+++ SOURCE INFORMATION
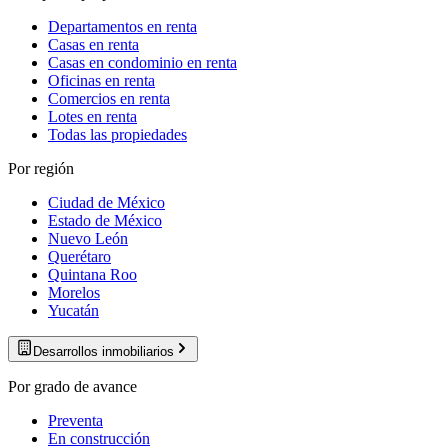
Departamentos en renta
Casas en renta
Casas en condominio en renta
Oficinas en renta
Comercios en renta
Lotes en renta
Todas las propiedades
Por región
Ciudad de México
Estado de México
Nuevo León
Querétaro
Quintana Roo
Morelos
Yucatán
Desarrollos inmobiliarios
Por grado de avance
Preventa
En construcción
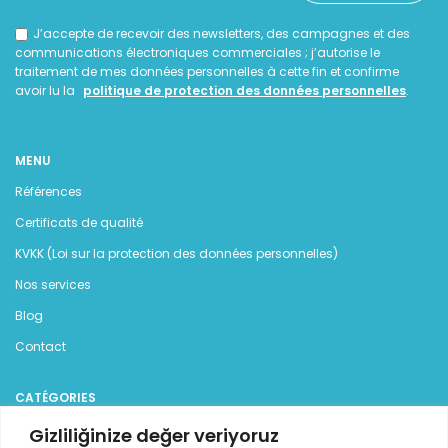
J’accepte de recevoir des newsletters, des campagnes et des
communications électroniques commerciales ; j’autorise le
traitement de mes données personnelles à cette fin et confirme
avoir lu la
politique de protection des données personnelles
.
MENU
Références
Certificats de qualité
KVKK (Loi sur la protection des données personnelles)
Nos services
Blog
Contact
CATÉGORIES
Groupes électrogènes
Gizliliğinize değer veriyoruz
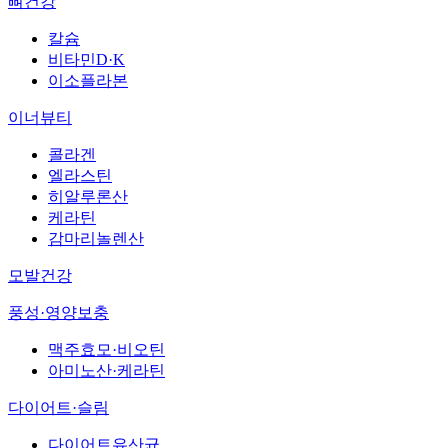
뼈건강
칼슘
비타민D·K
이소플라본
이너뷰티
콜라겐
엘라스틴
히알루론산
케라틴
감마리놀렌산
모발건강
풍성·영양보충
맥주효모·비오틴
아미노산·케라틴
다이어트·슬림
다이어트유산균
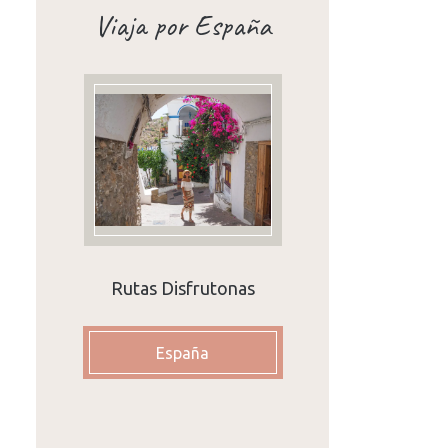
Viaja por España
Rutas Disfrutonas
España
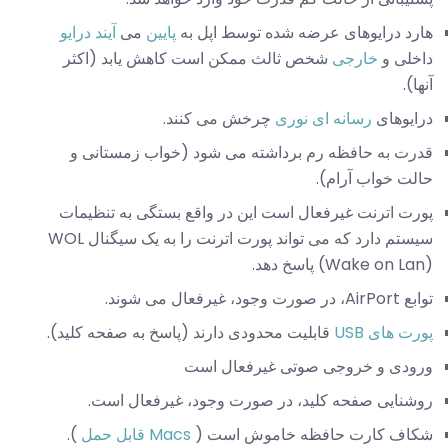
هارد درایوهای عرضه شده توسط اپل به
پایین
می
آیند
درایو
داخلی و
خارجی
شخص ثالث ممکن است کاهش یابد (اکثر
آنها).
درایوهای
رسانه ای نوری
چرخش می کنند.
قدرت به حافظه رم برداشته می شود (خواب زمستانی و
حالت خواب آرام).
پورت اترنت غیرفعال است این در واقع بستگی به تنظیمات
سیستم دارد که می تواند پورت اترنت را به یک سیگنال WOL
(Wake on Lan) پاسخ دهد.
توابع AirPort، در صورت وجود، غیرفعال می شوند.
پورت های USB
قابلیت محدودی دارند (پاسخ به صفحه کلید).
ورودی و خروجی صوتی غیرفعال است
روشنایی صفحه کلید، در صورت وجود، غیرفعال است.
شکاف کارت حافظه خاموش است (
Macs قابل حمل
).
++++++
§ ASSIGNMENT
Could you filter the material above and copy each line that holds the word "اترنت"?

§ ANSWER TO THE PROBLEM
پورت اترنت غیرفعال است این در واقع بستگی به تنظیمات
سیستم دارد که می تواند پورت اترنت را به یک سیگنال WOL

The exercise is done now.